While the city will not see a cut to the number of uniformed personnel, Johnston said public safety agencies have absorbed $27 million through vacancy savings and the elimination of one fire academy class, as the Denver Fire Department is currently at full-strength.
Several people criticized the cuts.
Denver Clerk and Recorder Paul López blasted Johnston following the mayor’s budget announcement.
“Mayor Johnston’s 2026 budget proposal seeks to underfund the Denver Clerk and Recorder’s office by the $4.5 million necessary to run our elections in 2026,” López said in a statement. “This proposal will decimate election operations in Denver by forcing the closure of polling centers and ballot drop boxes in every part of the city, jeopardizing voter turnout in what is expected to be a high-profile midterm election cycle.”
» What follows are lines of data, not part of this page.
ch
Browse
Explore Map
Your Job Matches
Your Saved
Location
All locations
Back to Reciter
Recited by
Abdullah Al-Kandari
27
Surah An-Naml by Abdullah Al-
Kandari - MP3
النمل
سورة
Johnston defended his proposed spending reductions.
“In the middle of cuts, we tried to work with them on making reductions in the budget,” Johnston said. “They weren’t willing to work together on those, and so we just had to allocate them the amount of dollars that they could have used with a 5% reduction, which was our ask.”
City officials have blamed flattening city revenues, driven — they said — by national economic uncertainty and rising costs for much of Denver’s fiscal woes. They argued that, with the early action to slow hiring in 2024, reduce the size of government in the 2025 budget and freeze hiring this year, the city managed to minimize the impact to employees and public services significantly.
The full budget book and today’s presentation are available online at denvergov.org/budget.